The highest dose of ranolazine significantly prolonged atrial effective refractory period and decreased atrial conduction velocity at baseline and after 2 days of AF. After 2 weeks of AF, ranolazine prolonged the p5 and p50 of AF cycle length distribution in a dose-dependent manner but was not effective in restoring sinus rhythm. No adverse ventricular arrhythmic events (eg, premature ventricular beats or signs of hemodynamic instability) were observed during infusion of ranolazine at any point in the study.
The lowest investigated dose of ranolazine, which is expected to block both late I and atrial peak I, had no effect on the investigated electrophysiological parameters. The highest dose affected both atrial and ventricular electrophysiological parameters at different stages of AF-induced remodeling but was not efficacious in cardioverting AF to sinus rhythm in a goat model of lone AF.
目前仍需要寻找对心室电生理影响较小的药物来治疗心房颤动(房颤),雷诺嗪是一种具有较强心房选择性的抗心律失常药物。
本研究旨在探讨雷诺嗪对清醒荷斯坦羊孤立性房颤模型中房颤诱导的电重构心房的电生理作用。

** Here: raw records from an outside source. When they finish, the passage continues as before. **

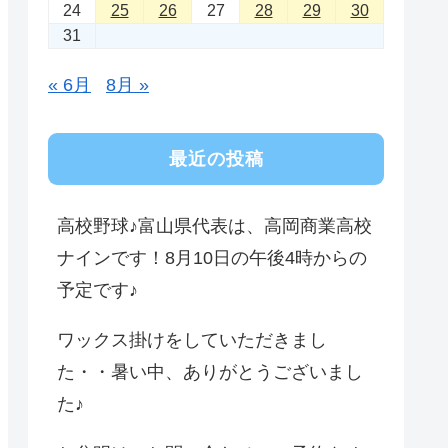
24
25
26
27
28
29
30
31
« 6月
8月 »
最近の投稿
高校野球♪富山県代表は、高岡商業高校
ナインです！8月10日の午後4時からの
予定です♪
ワックス掛けをしていただきまし
た・・暑い中、ありがとうございまし
た♪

在 8 只荷兰奶牛的心房心外膜上植入电极片。在电维持房颤的基础上、第 2 天和第 14 天分别进行实验。在输注载体和不同剂量雷诺嗪(目标血浆浓度分别为 4、8 和 16 μM)时,测量几个电生理参数和房颤发作持续时间。
最高剂量的雷诺嗪在基础状态和房颤第 2 天时显著延长心房有效不应期和降低心房传导速度。在房颤 2 周后,雷诺嗪呈剂量依赖性地延长房颤周期长度分布的 p5 和 p50,但不能恢复窦性节律。在研究过程中的任何时间点输注雷诺嗪时,均未观察到不良的室性心律失常事件(如室性早搏或血流动力学不稳定迹象)。
在本研究中,最低剂量的雷诺嗪有望阻断晚期 I 电流和峰值 I 电流,但对所研究的电生理参数没有影响。最高剂量的雷诺嗪在不同房颤诱导重构阶段影响心房和心室电生理参数,但在荷斯坦羊孤立性房颤模型中不能有效地将房颤转为窦性节律。